The nostalgic tales often make the homelands far more appealing than they were. But for Holocaust survivors' children, grandchildren and great-grandchildren, the compulsion to record, remember, re-create the tales of this most abused and now dwindling-away generation takes on particular urgency, even though the memories they preserve are scarred by the Nazis' unprecedented monstrosity.
Daniel Mendelsohn's obsession with his roots began with what my brothers and I used to call a "gene alert." This all-American Long Island kid growing up in the 1970s looked remarkably like his great-uncle Shmiel, a Ukrainian Jewish butcher the Nazis murdered in the 1940s. The resemblance was so great that whenever young Daniel entered a roomful of his eccentric Yiddish-speaking, survivor relatives, they often burst into tears. "Oh, he looks so much like Shmiel," they would sigh, triggering rounds of wailing and hand-wringing.

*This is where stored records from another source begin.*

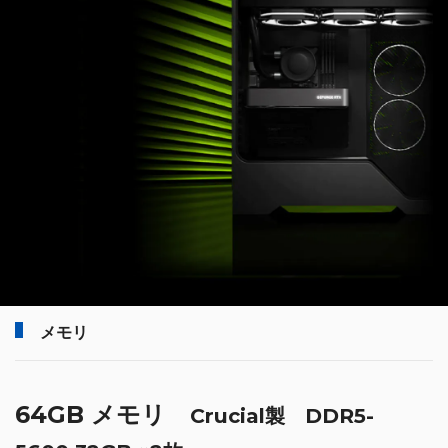
メモリ
64GB メモリ
Crucial製 DDR5-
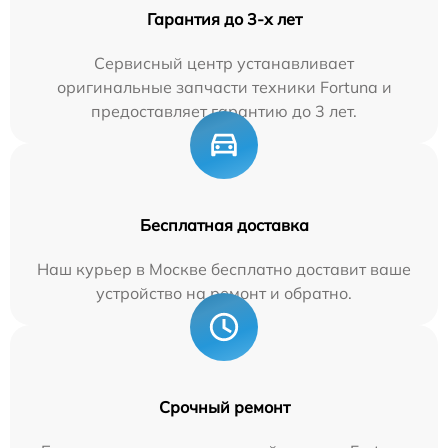
Гарантия до 3-х лет
Сервисный центр устанавливает
оригинальные запчасти техники Fortuna и
предоставляет гарантию до 3 лет.
Бесплатная доставка
Наш курьер в Москве бесплатно доставит ваше
устройство на ремонт и обратно.
Срочный ремонт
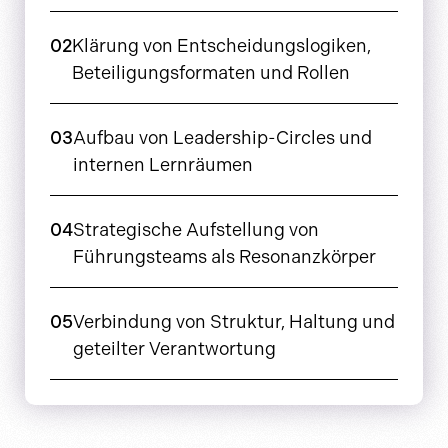
02
Klärung von Entscheidungslogiken,
Beteiligungsformaten und Rollen
03
Aufbau von Leadership-Circles und
internen Lernräumen
04
Strategische Aufstellung von
Führungsteams als Resonanzkörper
05
Verbindung von Struktur, Haltung und
geteilter Verantwortung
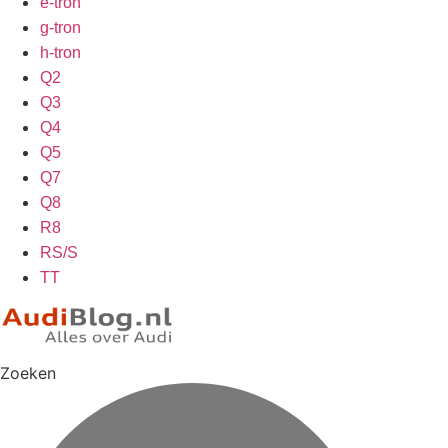
e-tron
g-tron
h-tron
Q2
Q3
Q4
Q5
Q7
Q8
R8
RS/S
TT
Zoeken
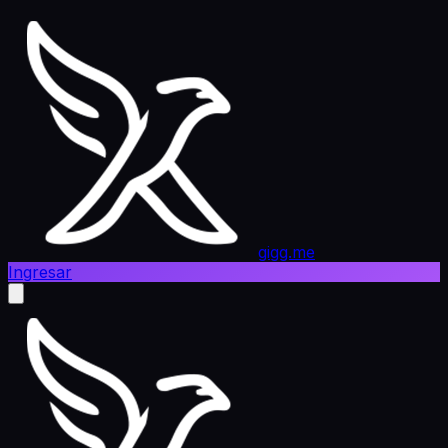
gigg.me
Ingresar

Alas, Uncle Shmiel's life, along with his family's lives, had been reduced to a few photographs, scattered letters and the conversation-stopper, whispered hoarsely, rapidly: "Uncle Shmiel and his wife, they had four beautiful daughters ... They raped them and they killed them all."
With passionate intelligence, Mendelsohn, a literary critic and author of two previous books, describes his efforts to learn about his uncle's family in "The Lost: A Search for Six of Six Million." His investigation is driven by a further mystery surrounding his beloved, larger-than-life grandfather, Abraham, who was Shmiel's brother. When Aby died in Miami Beach in 1980, the family discovered Shmiel's desperate letters begging for help as the Nazi noose tightened in the late 1930s.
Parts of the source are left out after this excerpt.